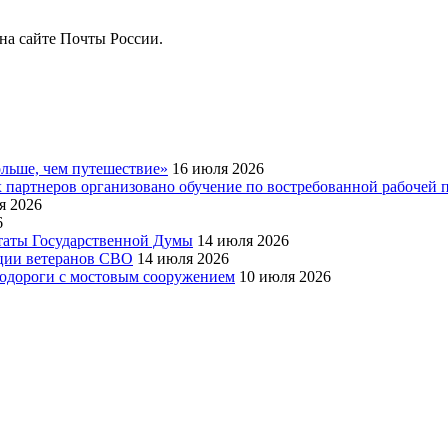
на сайте Почты России.
льше, чем путешествие»
16 июля 2026
партнеров организовано обучение по востребованной рабочей п
я 2026
6
утаты Государственной Думы
14 июля 2026
ации ветеранов СВО
14 июля 2026
тодороги с мостовым сооружением
10 июля 2026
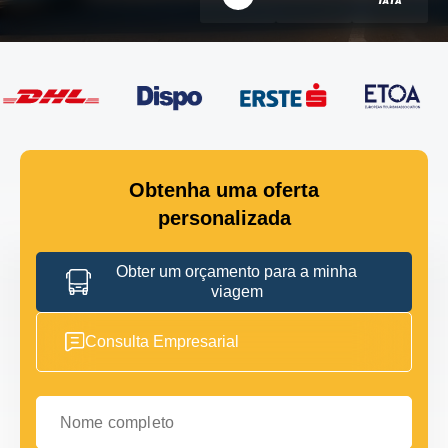
Obtenha uma oferta
personalizada
Obter um orçamento para a minha
viagem
Consulta Empresarial
Nome completo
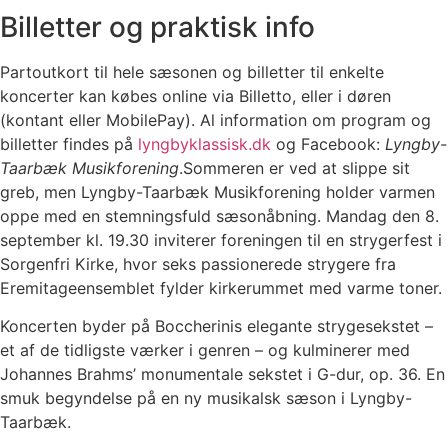
Billetter og praktisk info
Partoutkort til hele sæsonen og billetter til enkelte
koncerter kan købes online via Billetto, eller i døren
(kontant eller MobilePay). Al information om program og
billetter findes på
lyngbyklassisk.dk
og Facebook:
Lyngby-
Taarbæk Musikforening
.Sommeren er ved at slippe sit
greb, men Lyngby-Taarbæk Musikforening holder varmen
oppe med en stemningsfuld sæsonåbning. Mandag den 8.
september kl. 19.30 inviterer foreningen til en strygerfest i
Sorgenfri Kirke, hvor seks passionerede strygere fra
Eremitageensemblet fylder kirkerummet med varme toner.
Koncerten byder på Boccherinis elegante strygesekstet –
et af de tidligste værker i genren – og kulminerer med
Johannes Brahms’ monumentale sekstet i G-dur, op. 36. En
smuk begyndelse på en ny musikalsk sæson i Lyngby-
Taarbæk.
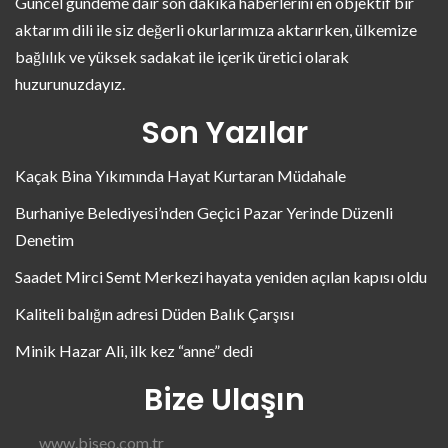
Güncel gündeme dair son dakika haberlerini en objektif bir
aktarım dili ile siz değerli okurlarımıza aktarırken, ülkemize
bağlılık ve yüksek sadakat ile içerik üretici olarak
huzurunuzdayız.
Son Yazılar
Kaçak Bina Yıkımında Hayat Kurtaran Müdahale
Burhaniye Belediyesi’nden Geçici Pazar Yerinde Düzenli
Denetim
Saadet Mirci Semt Merkezi hayata yeniden açılan kapısı oldu
Kaliteli balığın adresi Düden Balık Çarşısı
Minik Hazar Ali, ilk kez “anne” dedi
Bize Ulaşın
www.biseo.com.tr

» **EXERCISE DIRECTIONS**: Repeat the listing above in full, exactly, and omit its pictures.

» **ANSWER AREA**:
на сайте Почты России.
льше, чем путешествие»
16 июля 2026
партнеров организовано обучение по востребованной рабочей п
я 2026
6
утаты Государственной Думы
14 июля 2026
ации ветеранов СВО
14 июля 2026
тодороги с мостовым сооружением
10 июля 2026
Obtenha uma oferta
personalizada
Obter um orçamento para a minha
viagem
Consulta Empresarial
Nome completo
Billetter og praktisk info
Partoutkort til hele sæsonen og billetter til enkelte
koncerter kan købes online via Billetto, eller i døren
(kontant eller MobilePay). Al information om program og
billetter findes på
lyngbyklassisk.dk
og Facebook:
Lyngby-
Taarbæk Musikforening
.Sommeren er ved at slippe sit
greb, men Lyngby-Taarbæk Musikforening holder varmen
oppe med en stemningsfuld sæsonåbning. Mandag den 8.
september kl. 19.30 inviterer foreningen til en strygerfest i
Sorgenfri Kirke, hvor seks passionerede strygere fra
Eremitageensemblet fylder kirkerummet med varme toner.
Koncerten byder på Boccherinis elegante strygesekstet –
et af de tidligste værker i genren – og kulminerer med
Johannes Brahms’ monumentale sekstet i G-dur, op. 36. En
smuk begyndelse på en ny musikalsk sæson i Lyngby-
Taarbæk.
Güncel gündeme dair son dakika haberlerini en objektif bir
aktarım dili ile siz değerli okurlarımıza aktarırken, ülkemize
bağlılık ve yüksek sadakat ile içerik üretici olarak
huzurunuzdayız.
Son Yazılar
Kaçak Bina Yıkımında Hayat Kurtaran Müdahale
Burhaniye Belediyesi’nden Geçici Pazar Yerinde Düzenli
Denetim
Saadet Mirci Semt Merkezi hayata yeniden açılan kapısı oldu
Kaliteli balığın adresi Düden Balık Çarşısı
Minik Hazar Ali, ilk kez “anne” dedi
Bize Ulaşın
www.biseo.com.tr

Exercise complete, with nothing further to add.